About this task:
Beneath this line is the data. Output exactly the lines from the line with "co cessation. Journal" to the line with "ahabee-Gittens E, Garrison", both ends included, and nothing more.

Collected data:

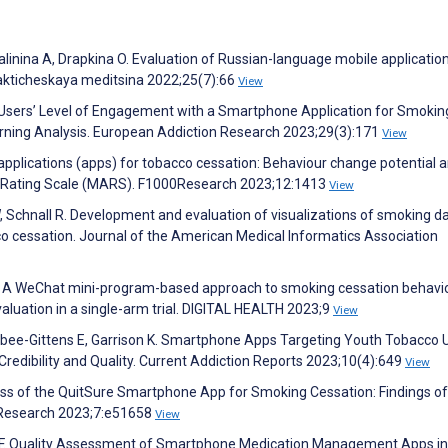
alinina A, Drapkina O. Evaluation of Russian-language mobile applicatio
lakticheskaya meditsina 2022;25(7):66
View
he Users’ Level of Engagement with a Smartphone Application for Smokin
rning Analysis. European Addiction Research 2023;29(3):171
View
 applications (apps) for tobacco cessation: Behaviour change potential 
ion Rating Scale (MARS). F1000Research 2023;12:1413
View
 W, Schnall R. Development and evaluation of visualizations of smoking d
co cessation. Journal of the American Medical Informatics Association
g L. A WeChat mini-program-based approach to smoking cessation behavi
aluation in a single-arm trial. DIGITAL HEALTH 2023;9
View
ahabee-Gittens E, Garrison K. Smartphone Apps Targeting Youth Tobacco 
edibility and Quality. Current Addiction Reports 2023;10(4):649
View
ness of the QuitSure Smartphone App for Smoking Cessation: Findings of
e Research 2023;7:e51658
View
el F. Quality Assessment of Smartphone Medication Management Apps in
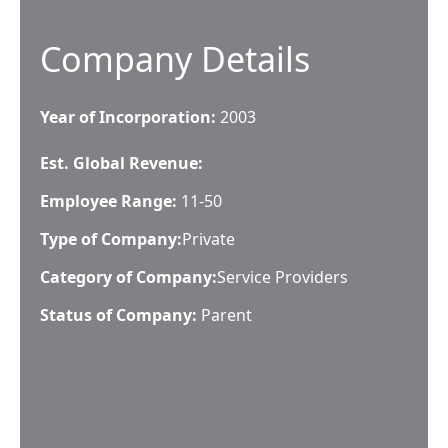
Company Details
Year of Incorporation:
2003
Est. Global Revenue:
Employee Range:
11-50
Type of Company:
Private
Category of Company:
Service Providers
Status of Company:
Parent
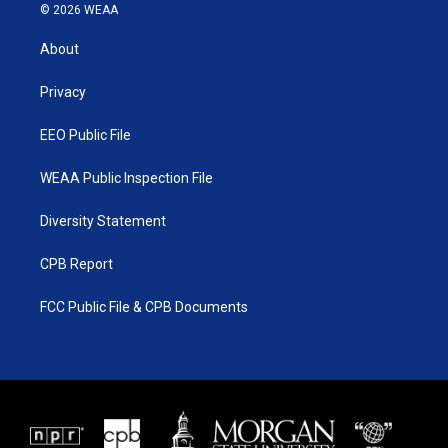
i
s
u
c
© 2026 WEAA
t
t
t
e
t
a
u
b
About
e
g
b
o
r
r
e
o
a
k
Privacy
m
EEO Public File
WEAA Public Inspection File
Diversity Statement
CPB Report
FCC Public File & CPB Documents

Answer to this exercise:
co cessation. Journal of the American Medical Informatics Association
g L. A WeChat mini-program-based approach to smoking cessation behavi
aluation in a single-arm trial. DIGITAL HEALTH 2023;9
View
ahabee-Gittens E, Garrison K. Smartphone Apps Targeting Youth Tobacco 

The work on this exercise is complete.